The sending engine is the other half of the decision. Cold-email platforms and managed mailbox providers get you started quickly, but for serious volume and full control, running your own mail transfer agent on dedicated IPs is the strongest position: you own the IP reputation, the reverse DNS, and the separation from your other mail streams. Our dedicated IP guide, shared versus dedicated comparison, and multi-IP strategy cover the IP architecture, and owning your sending infrastructure is what gives a cold program the control the major providers increasingly reward.
List quality and ongoing monitoring
No infrastructure survives a bad list, and verification is the most important non-negotiable in the whole stack. Sending to unverified addresses is the fastest way to destroy everything you have built: bounce rates above two percent trigger enforcement from Gmail and Yahoo, and a single campaign to a dirty list can blacklist domains you spent weeks warming. Always verify your prospect list before loading it, and because contact data decays continuously, re-verify regularly rather than trusting a list that sat unused.
Monitoring is the other ongoing discipline, because cold infrastructure is never set-and-forget.

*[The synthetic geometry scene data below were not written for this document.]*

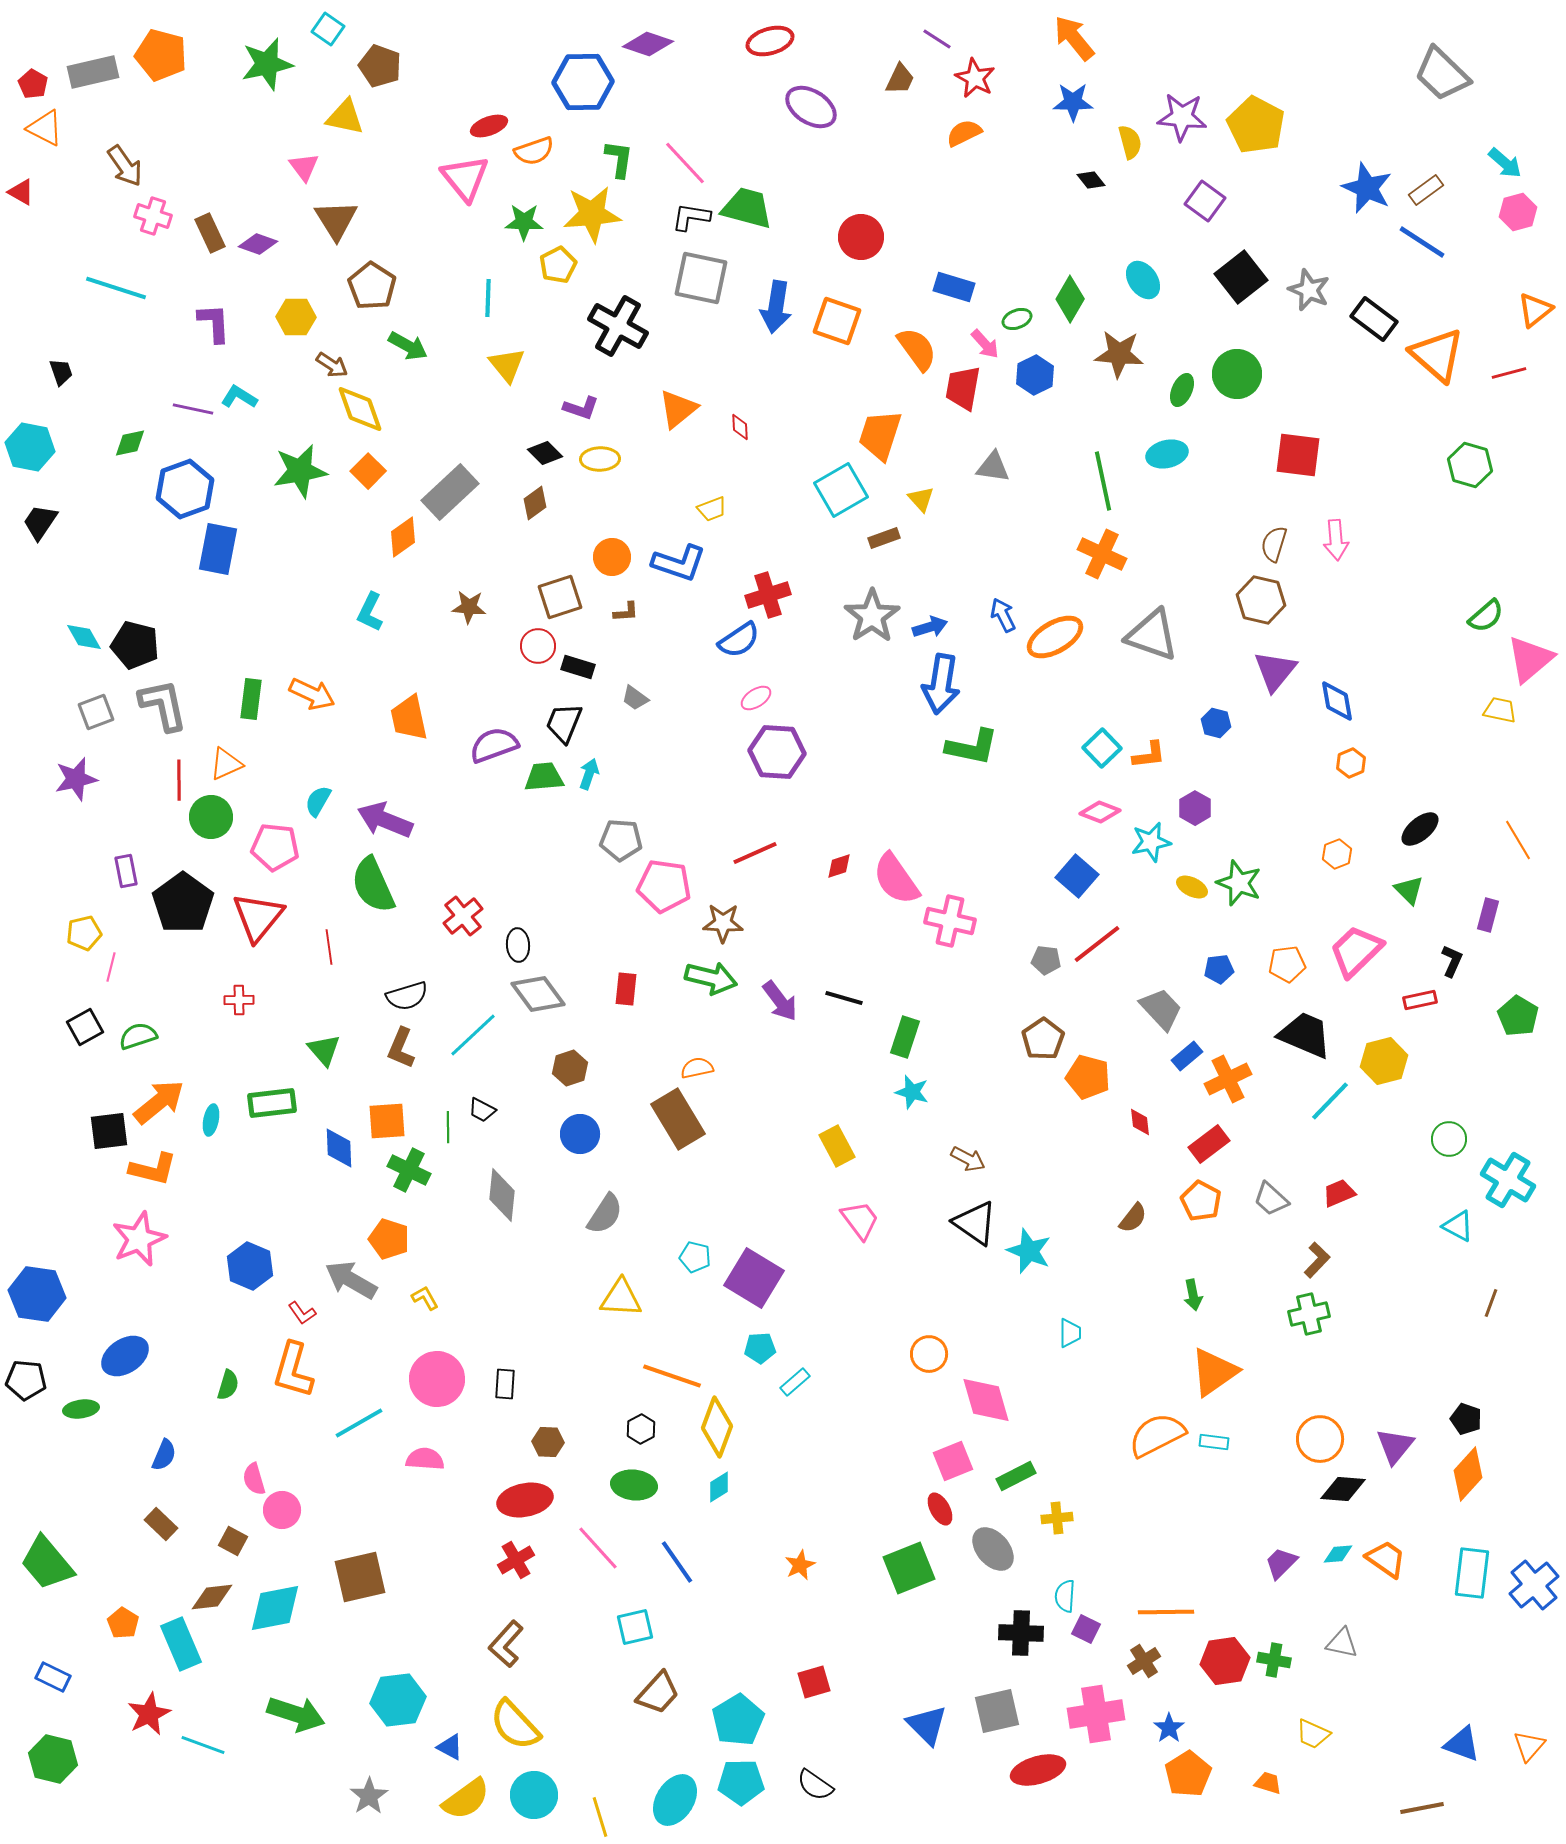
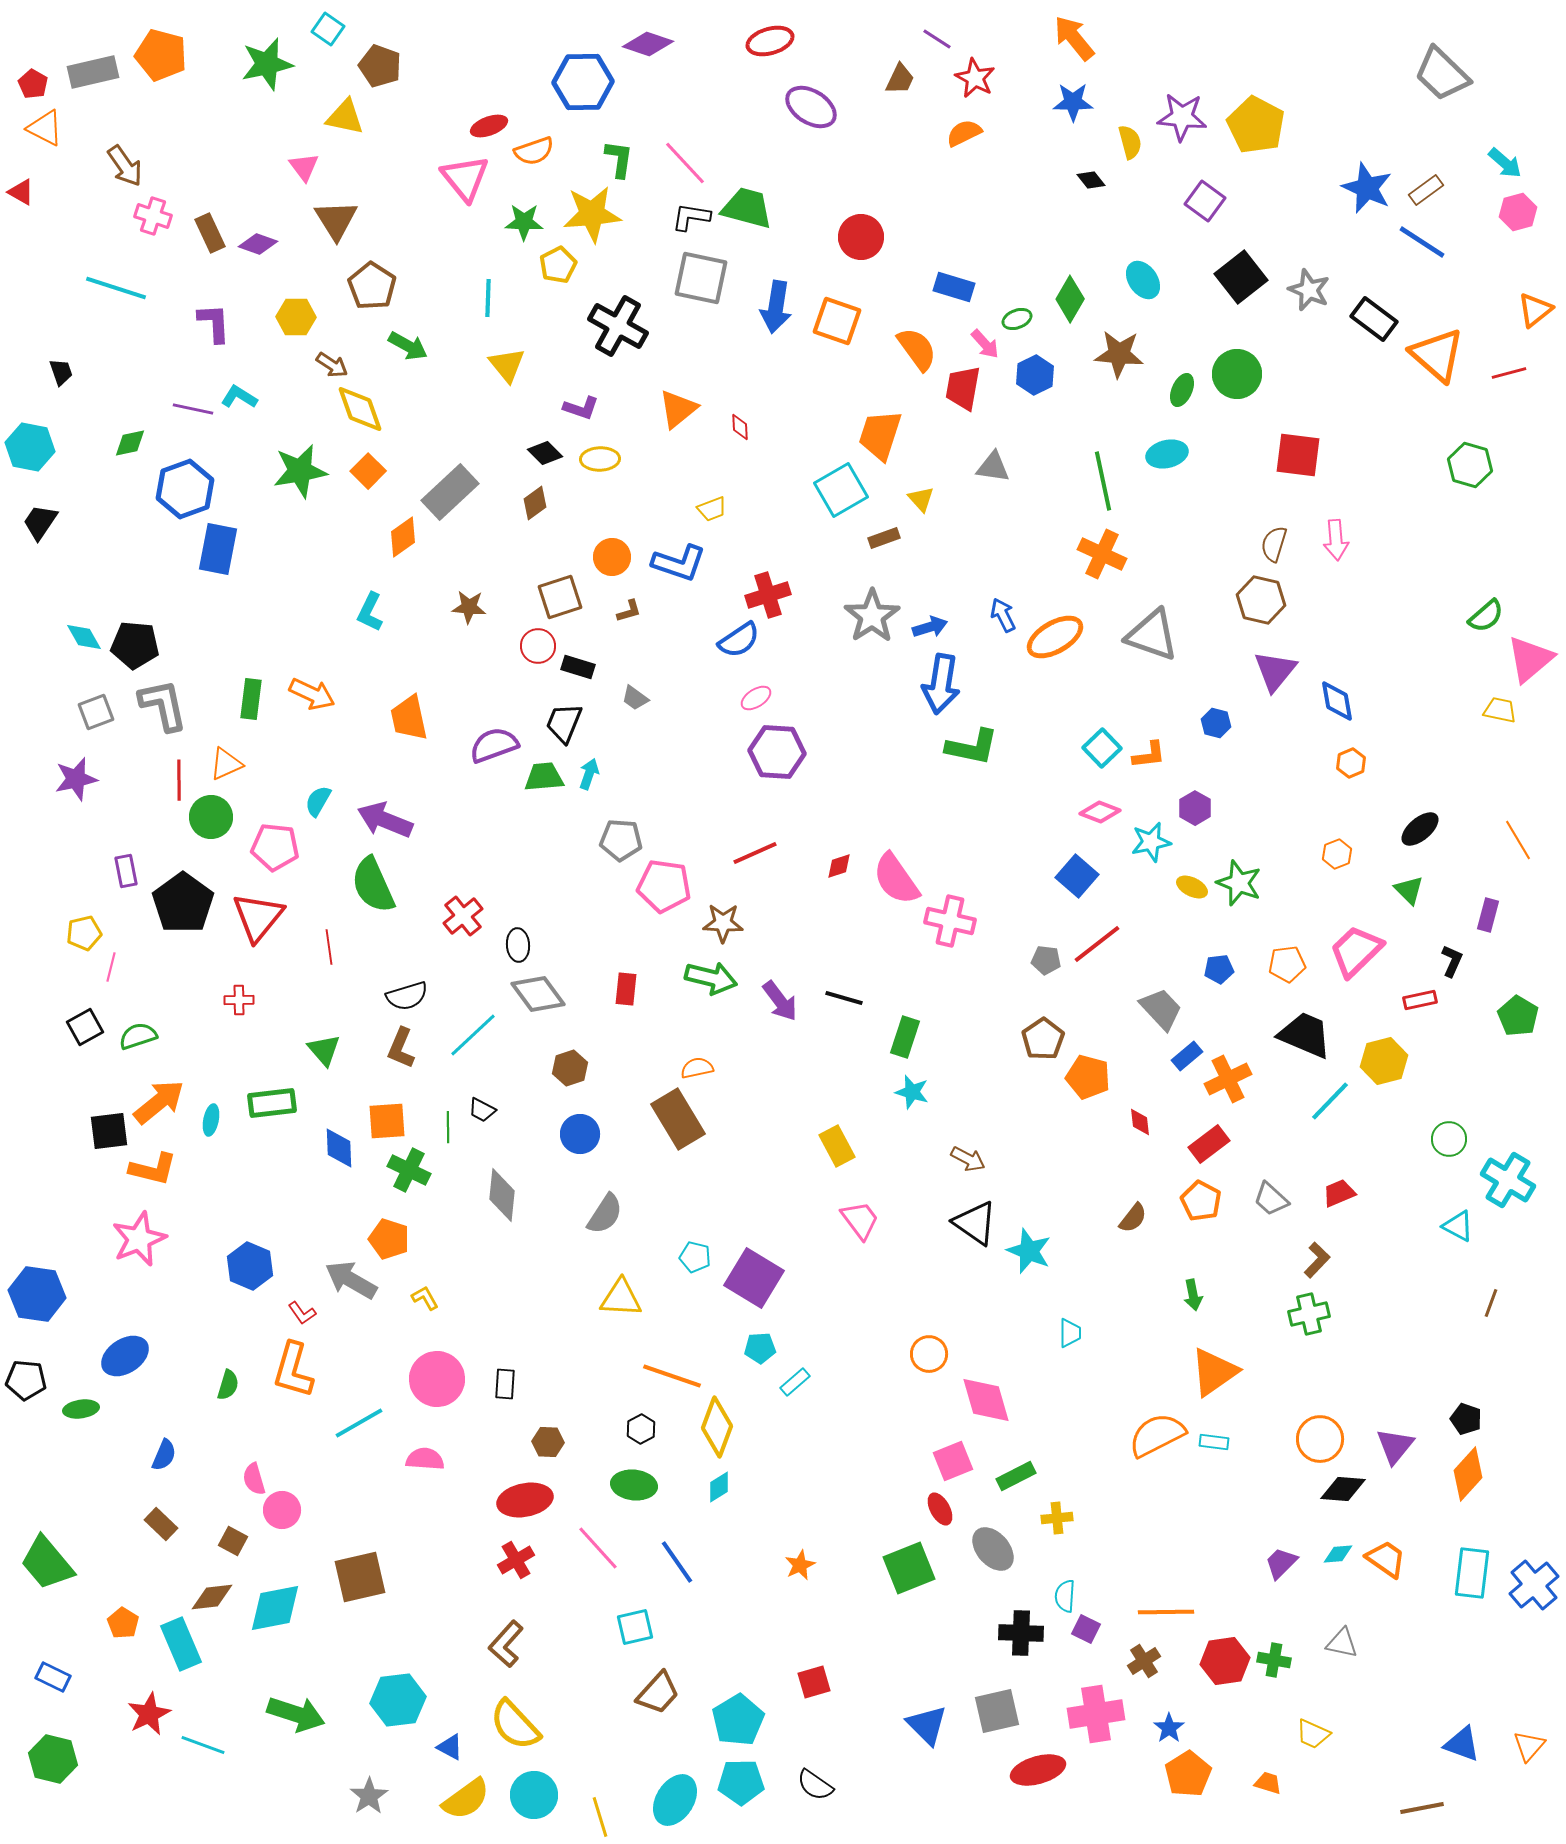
brown L-shape at (626, 612): moved 3 px right, 1 px up; rotated 12 degrees counterclockwise
black pentagon at (135, 645): rotated 9 degrees counterclockwise
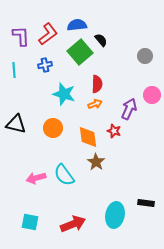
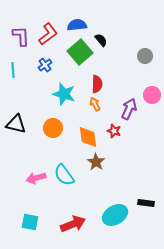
blue cross: rotated 24 degrees counterclockwise
cyan line: moved 1 px left
orange arrow: rotated 96 degrees counterclockwise
cyan ellipse: rotated 50 degrees clockwise
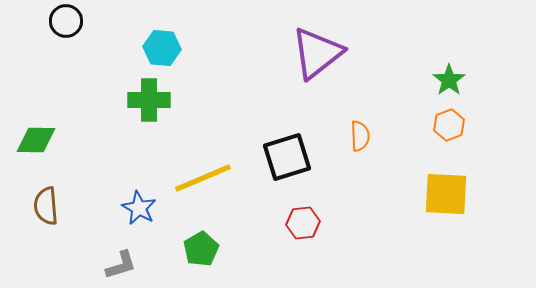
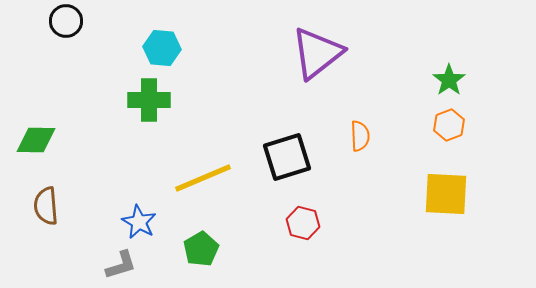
blue star: moved 14 px down
red hexagon: rotated 20 degrees clockwise
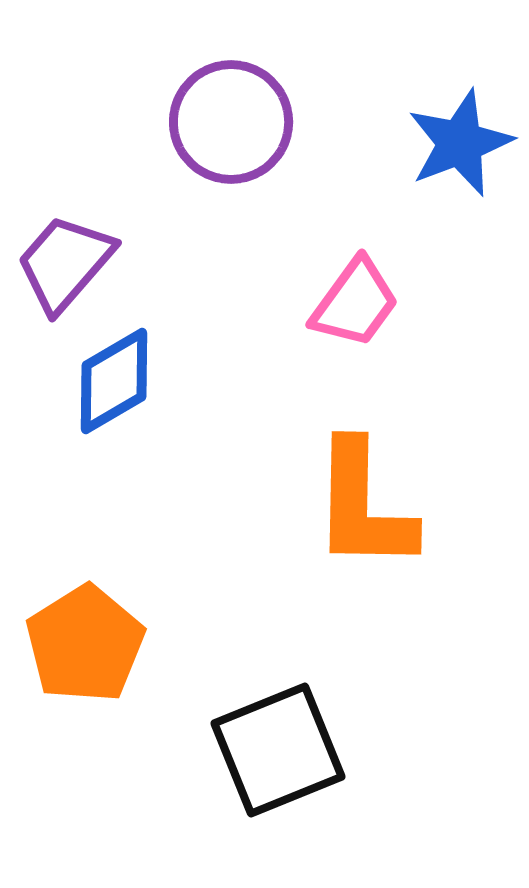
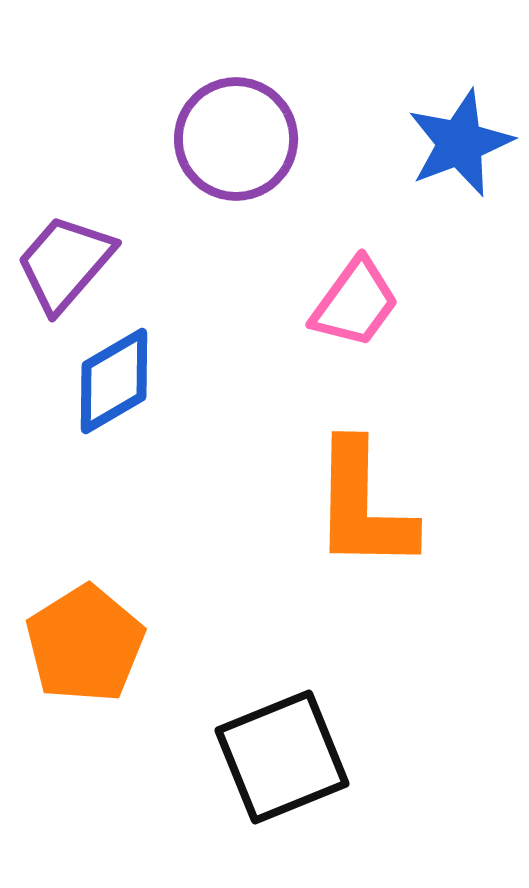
purple circle: moved 5 px right, 17 px down
black square: moved 4 px right, 7 px down
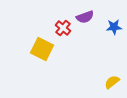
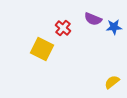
purple semicircle: moved 8 px right, 2 px down; rotated 42 degrees clockwise
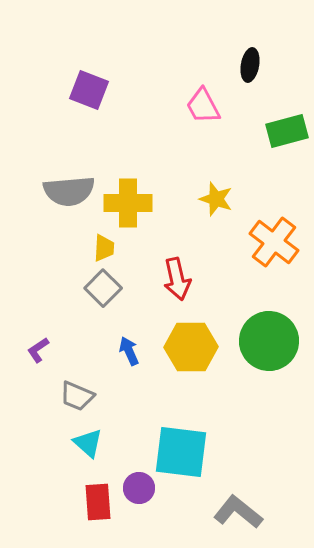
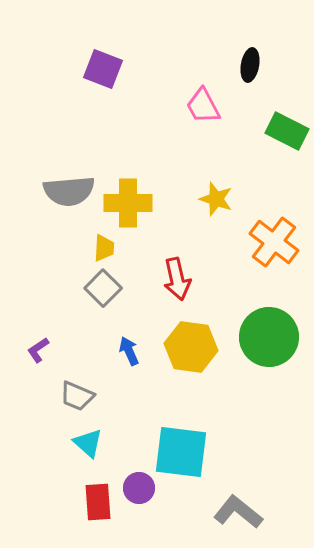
purple square: moved 14 px right, 21 px up
green rectangle: rotated 42 degrees clockwise
green circle: moved 4 px up
yellow hexagon: rotated 9 degrees clockwise
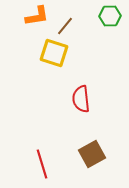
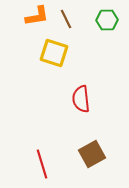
green hexagon: moved 3 px left, 4 px down
brown line: moved 1 px right, 7 px up; rotated 66 degrees counterclockwise
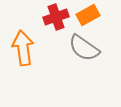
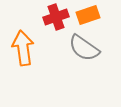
orange rectangle: rotated 10 degrees clockwise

Each week, check blacklist status, bounce rate against the two-percent line, spam-complaint rate against the 0.1 to 0.3 percent thresholds, your domain reputation in Google Postmaster Tools, and your SPF and DKIM pass rates. Rotate domains proactively every three to six months, and sooner if bounces climb, complaints rise, or reputation drops for two consecutive weeks. If a domain’s inbox placement falls below ninety percent, pause its cold sending and let warmup rebuild the reputation before resuming.
The mindset that makes this sustainable is treating domains and mailboxes as consumable supplies rather than permanent fixtures. Some are going to burn no matter how carefully you operate, so the goal is not to prevent every loss but to build a system that absorbs it: enough domains in rotation that retiring a weak one barely dents your capacity, and a process for replacing burned mailboxes without scrambling.
Does great infrastructure guarantee the inbox?
No — and understanding why keeps you honest about where infrastructure fits. Mailbox providers evaluate your sending through a unified model that weighs domain reputation, mailbox behaviour, recipient engagement, and sending patterns all together, so a weakness in one area offsets strength in another. Perfect authentication will not save you from poor engagement; a flawless warmup will not rescue irrelevant outreach that recipients ignore or report. Infrastructure is the necessary foundation, not a guarantee.
That reframes what infrastructure is for. It earns you the chance to be read by getting you reliably to the inbox; what happens next depends on targeting the right people with a relevant message, which is the part no DNS record can fix. It is also worth being honest about effort: a small DIY setup of a handful of domains runs a few hundred dollars a month and real ongoing work, and at the scale of hundreds of domains, managed infrastructure usually earns its cost. Build the stack properly, comply with the applicable laws, send to people who might actually want to hear from you — and let the infrastructure do the one job it can.